- Problem description
Carry over every entry exactly as written, though not the pictures it contains.

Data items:
━━━━

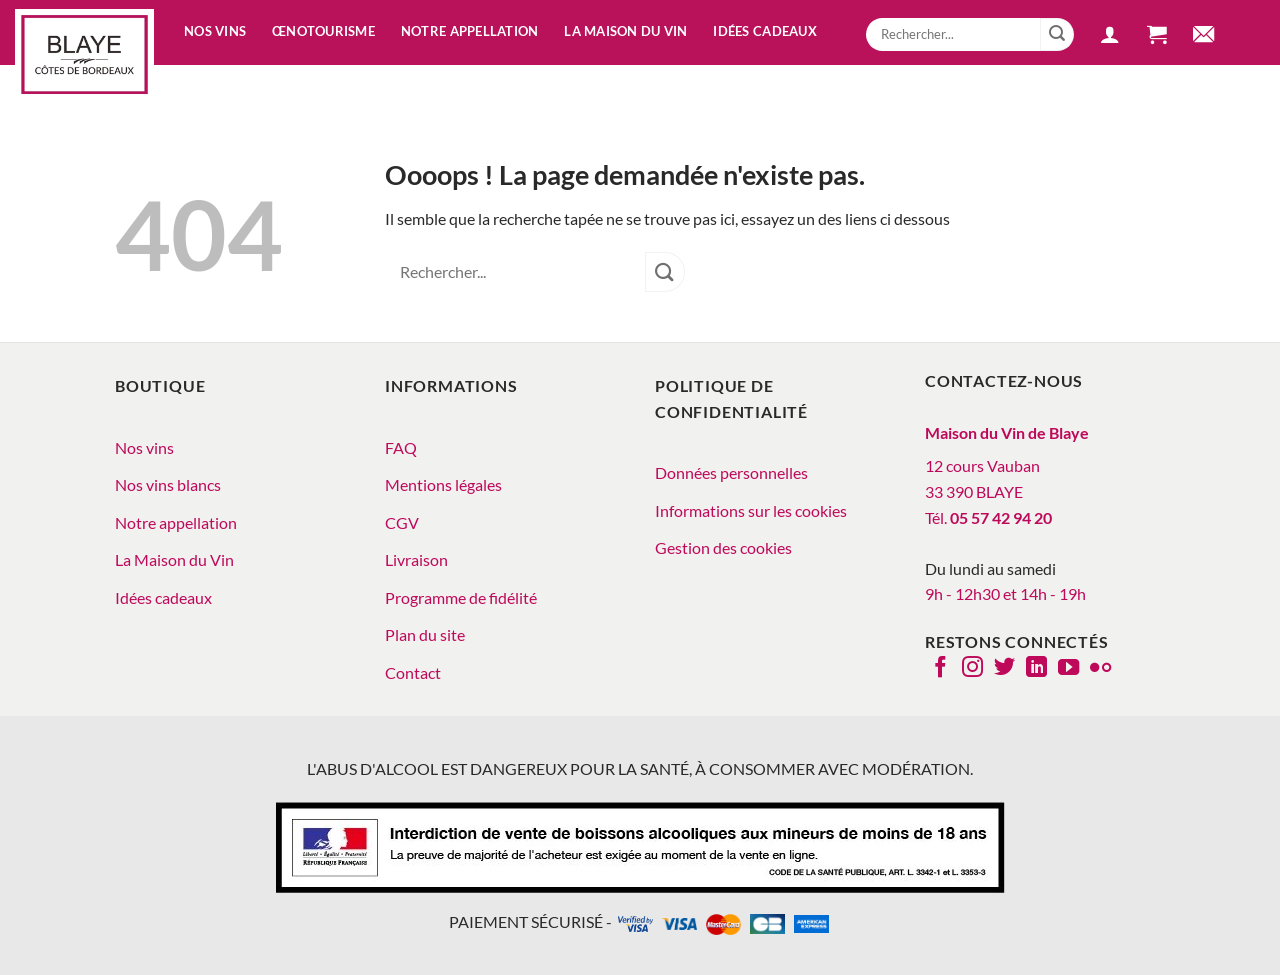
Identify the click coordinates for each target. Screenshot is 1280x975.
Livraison (416, 559)
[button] (1110, 37)
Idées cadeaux (764, 31)
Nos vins (215, 31)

━━━━

- Written response
Identify the click coordinates for each target. Screenshot is 1280x975.
Livraison (416, 559)
[button] (1110, 37)
Idées cadeaux (764, 31)
Nos vins (215, 31)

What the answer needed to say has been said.